Push the changes to GitHub🔗
The changes have been stored as a new commit in the codespace's local copy of the repository. We now need to push the repository to GitHub to make the changes show up there.
Click the "Sync Changes" button to push your commits. Alternatively,
click the ellipsis (⋯
) icon next to "Source Control" and then select
"Push". This should submit your changes to the GitHub repository that
you created earlier.
You will see a prompt: 'This action will pull and push commits from and to "origin/main".' — click OK.
(You may see a prompt: "Would you like Code to periodically run git
fetch
?" You can ignore this or select "Ask me later" for the
purposes of this demonstration.)
Check that the automated tests pass🔗
Visit your repository on GitHub's site. Click on the Actions tab
You'll see a Workflow running with the commit message of your last
commit. The workflow verifies that the command opensafely run run_all
can
run successfully. If it's yellow, it's still running. If it's red, it
has failed. If it's green, it has succeeded. You want it to be green!
7. Tidy up🔗
If you close a Codespace in your browser, it still continues running. So, once you've finished using your Codespace, you may want to stop or delete it. There's information about how to do this on our Codespaces page.
8. Next steps🔗
Congratulations! You've covered all the basics that you need to develop a study on your own computer, verify that it can run against real data, and publish it to GitHub.
To write a real study and run it against actual patient data, you will first need to get permission for your project from the data controllers for the NHS England OpenSAFELY COVID-19 service.
Read about our pilot onboarding programme.
Once approved, your GitHub user account will be added to our opensafely
GitHub organisation, along with your study repository, which gives you the ability to run your study against real data. Read more about permissions.
In the meantime, take a look at the rest of our documentation for more detail on the subjects covered in this tutorial. For example:
- There is a more complete guide to the OpenSAFELY command-line tool.
- The ehrQL documentation contains a tutorial for ehrQL, as well as a complete schema reference.

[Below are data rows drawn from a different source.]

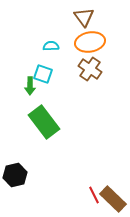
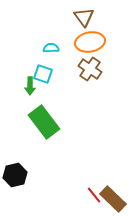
cyan semicircle: moved 2 px down
red line: rotated 12 degrees counterclockwise
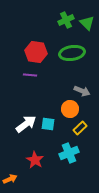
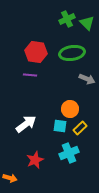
green cross: moved 1 px right, 1 px up
gray arrow: moved 5 px right, 12 px up
cyan square: moved 12 px right, 2 px down
red star: rotated 18 degrees clockwise
orange arrow: moved 1 px up; rotated 40 degrees clockwise
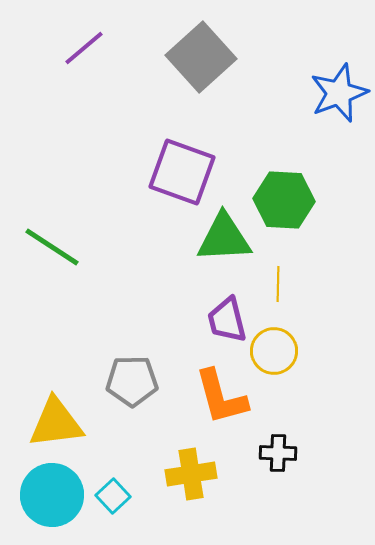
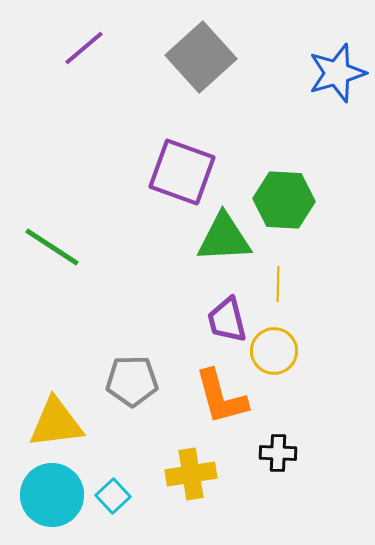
blue star: moved 2 px left, 20 px up; rotated 4 degrees clockwise
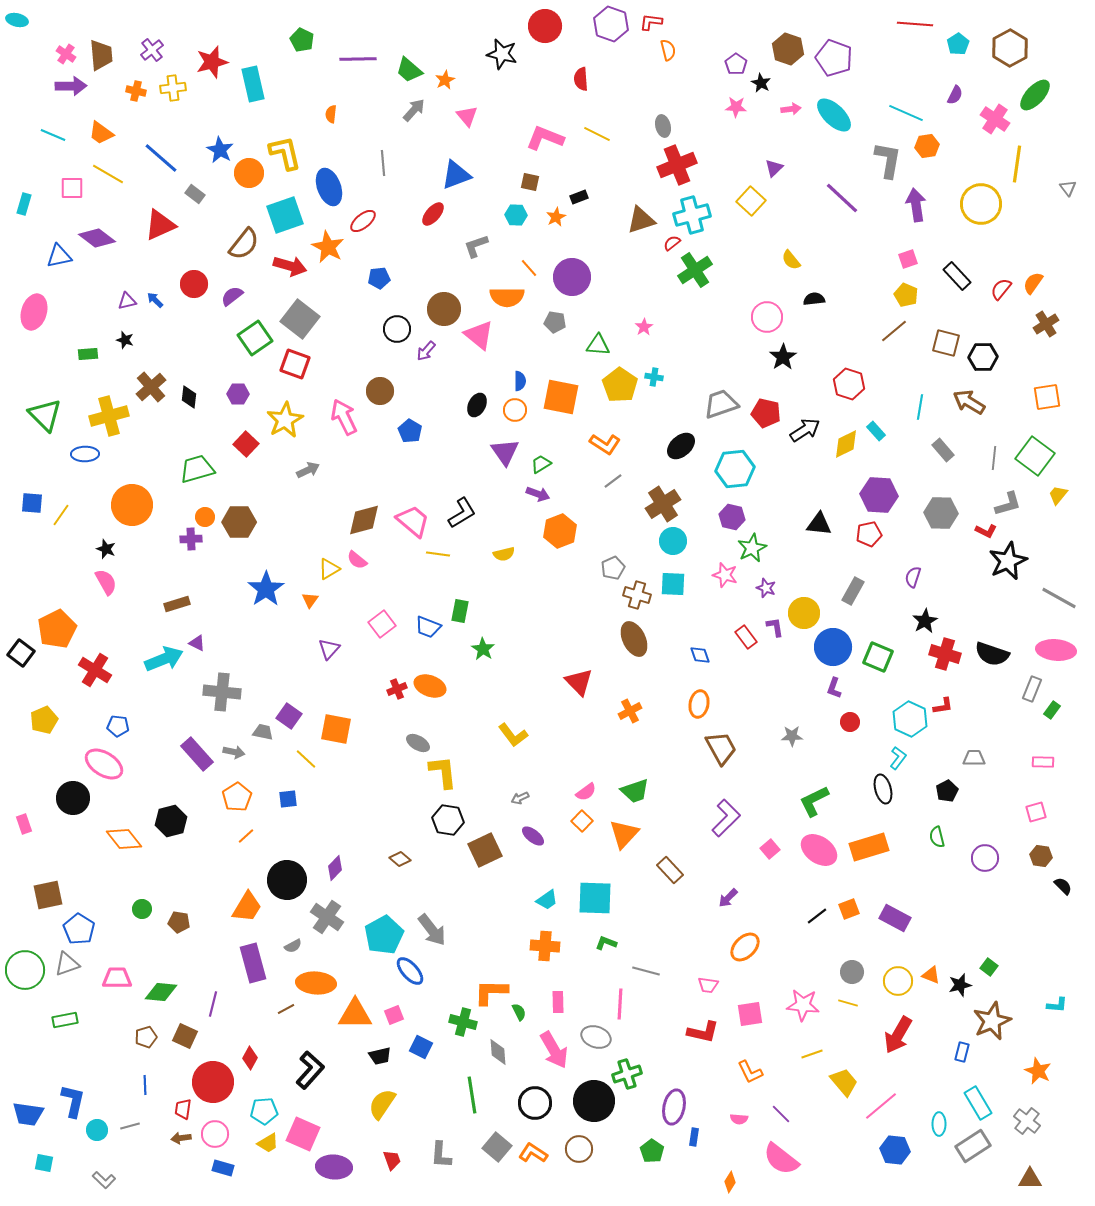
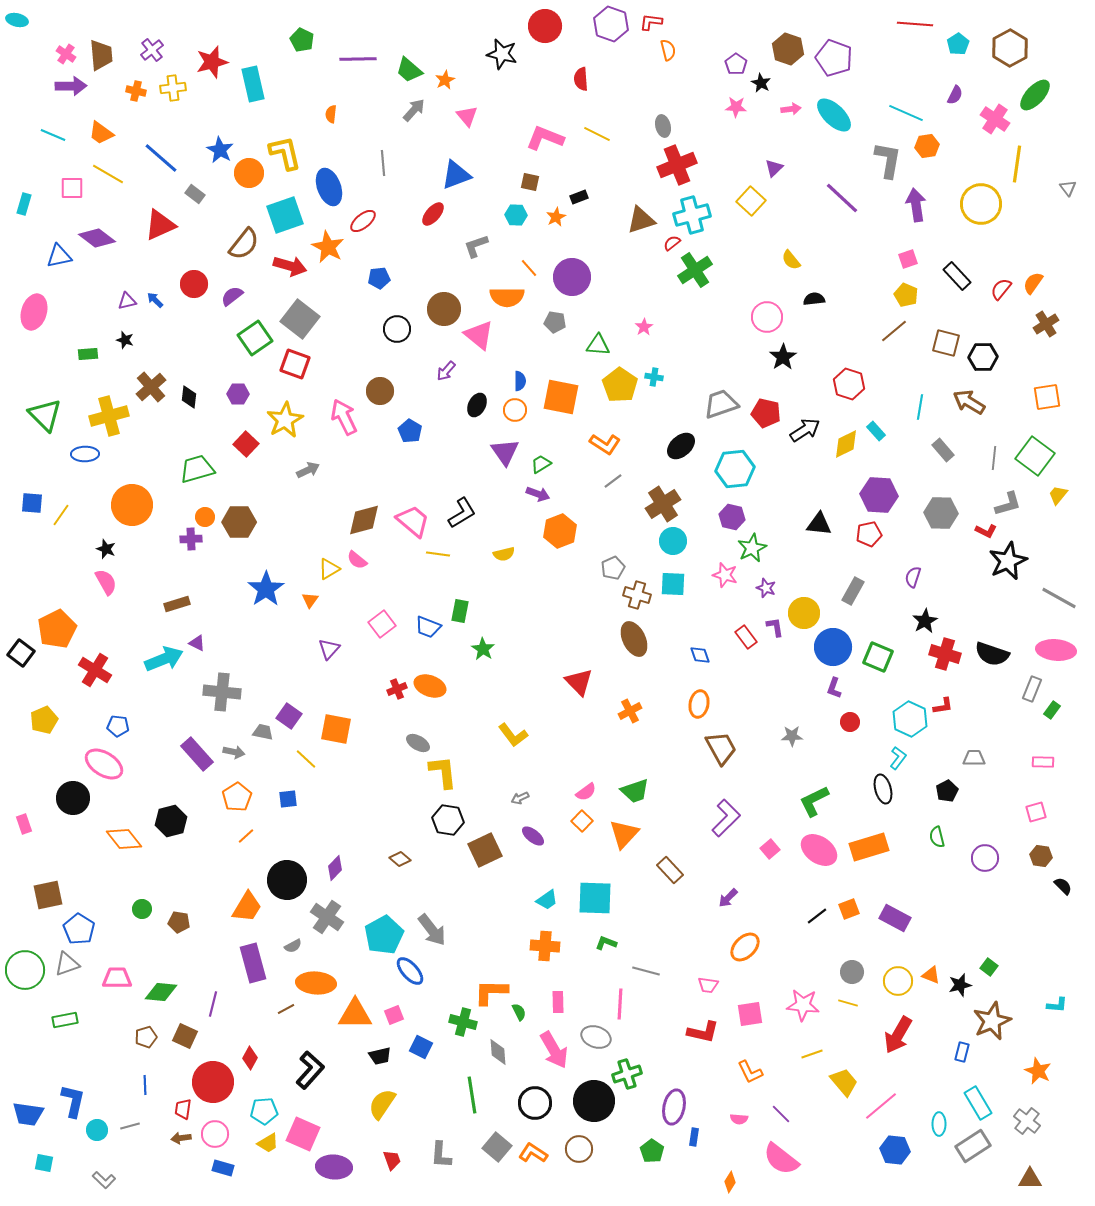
purple arrow at (426, 351): moved 20 px right, 20 px down
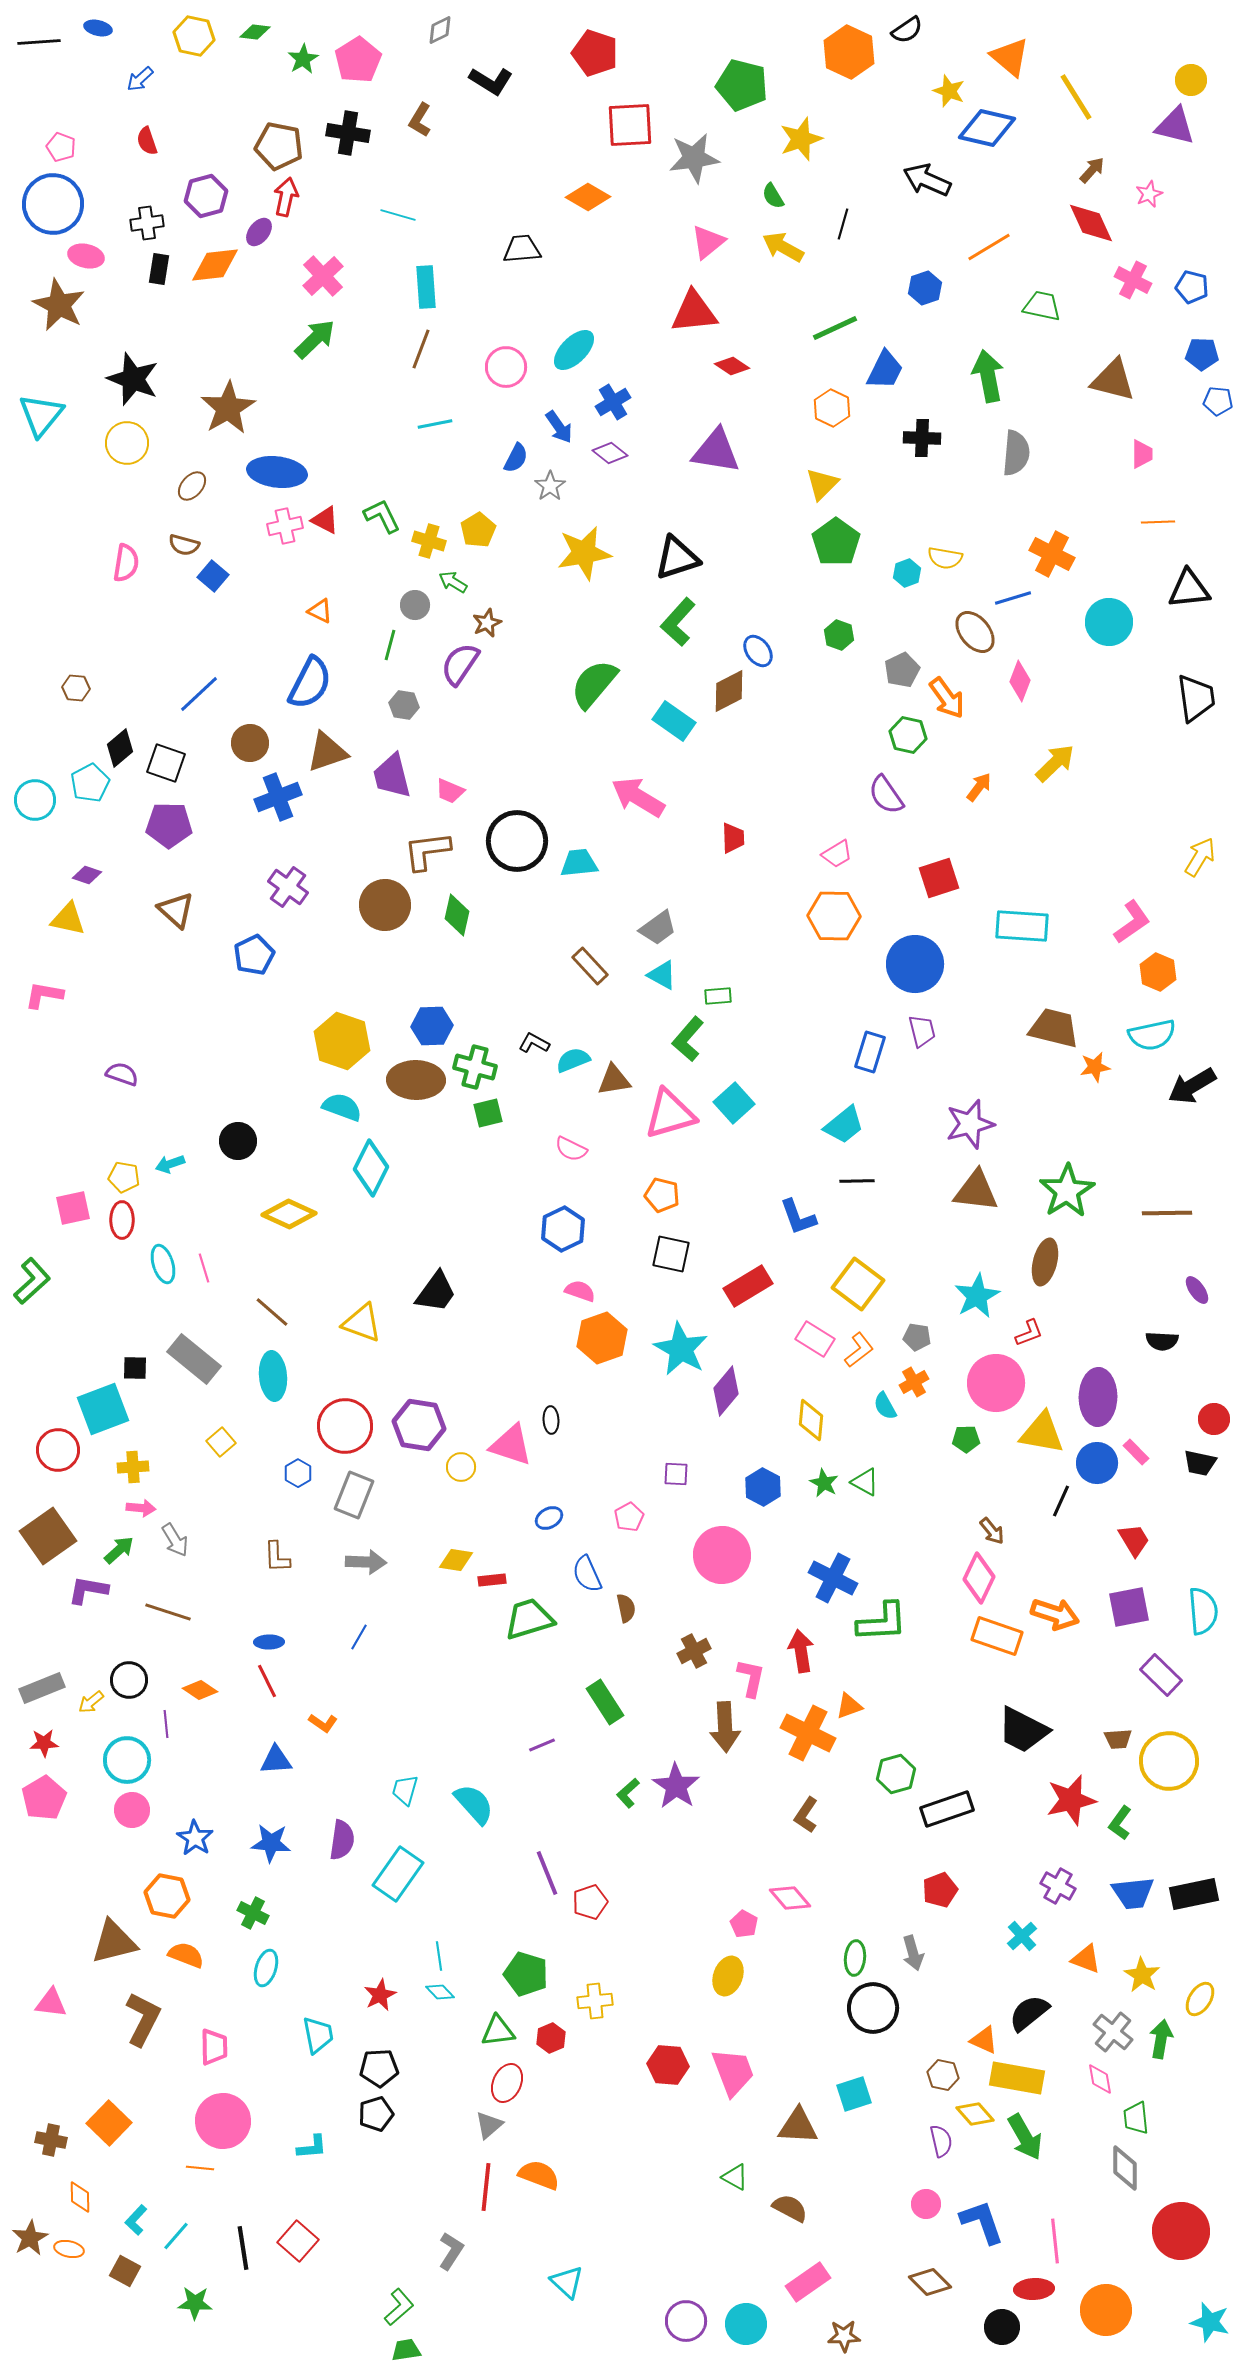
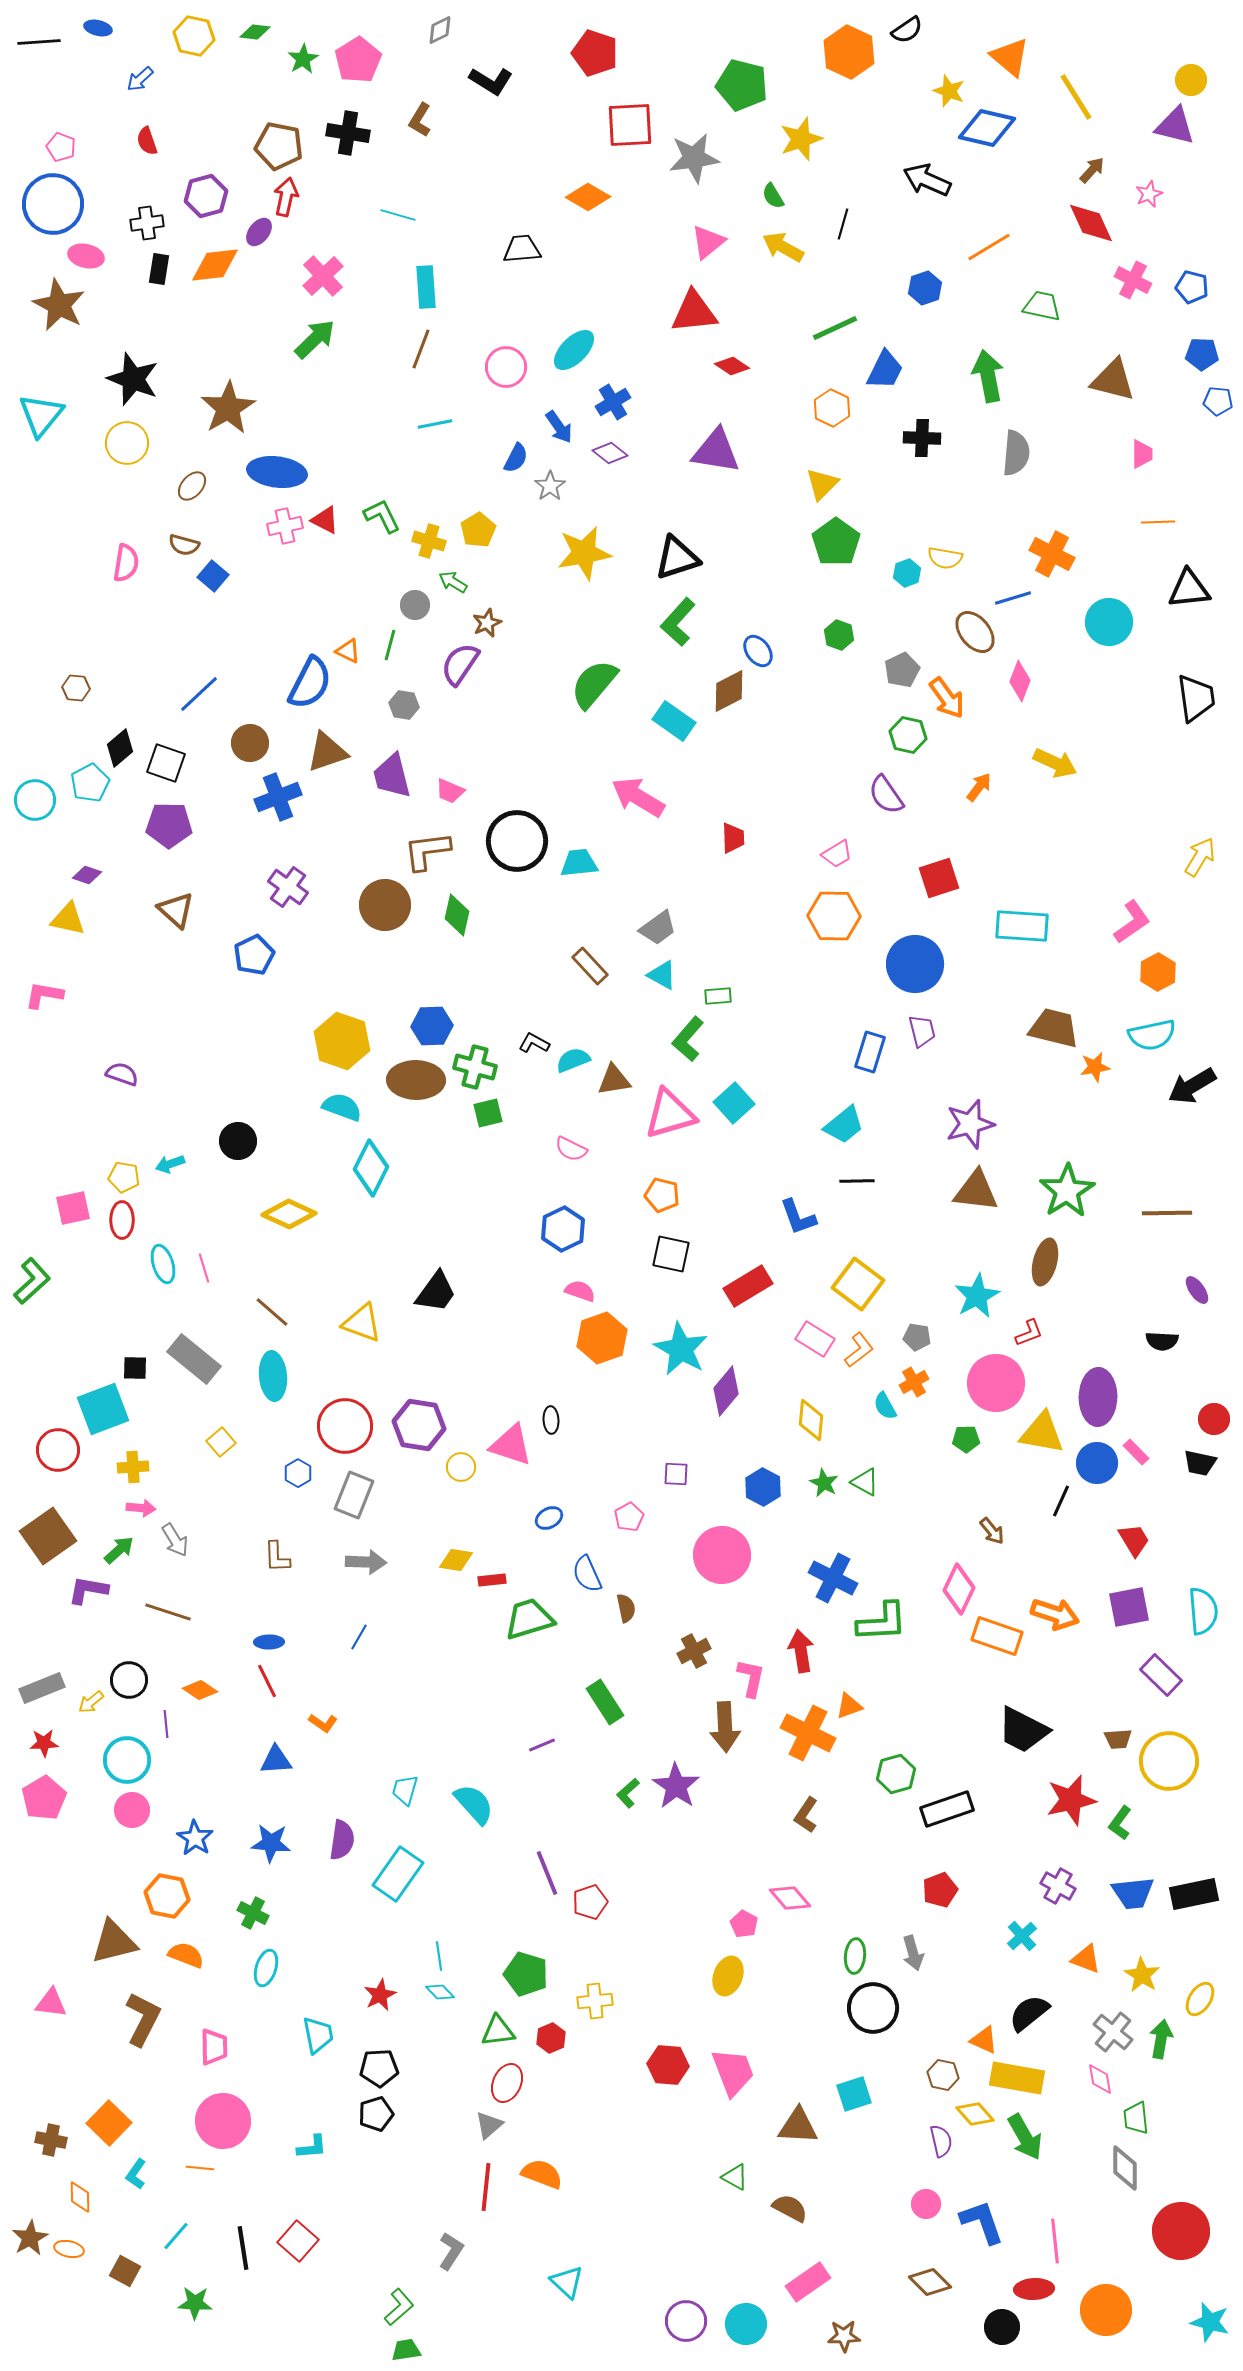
orange triangle at (320, 611): moved 28 px right, 40 px down
yellow arrow at (1055, 763): rotated 69 degrees clockwise
orange hexagon at (1158, 972): rotated 9 degrees clockwise
pink diamond at (979, 1578): moved 20 px left, 11 px down
green ellipse at (855, 1958): moved 2 px up
orange semicircle at (539, 2175): moved 3 px right, 1 px up
cyan L-shape at (136, 2220): moved 46 px up; rotated 8 degrees counterclockwise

- You'll find more information about the contents of
project.yaml
in the Actions reference. - OpenSAFELY walkthroughs (see this notebook) to guide you through the platform workflow on your own computer with dummy data, rather than using the documentation pages alone
- There is a final step we've not described here: a website called the "OpenSAFELY Job Server" where you can submit your repository actions to be run automatically within the secure EHR vendor environments. Right now you can only use this to run real jobs, but we're working on adding the ability to test your repository against dummy data.
- You'll be using
git
and GitHub a lot, and it's a critical but complex part of the OpenSAFELY ecosystem. If you're not familiar with these concepts, it's a good idea to read our git workflow page and its linked content.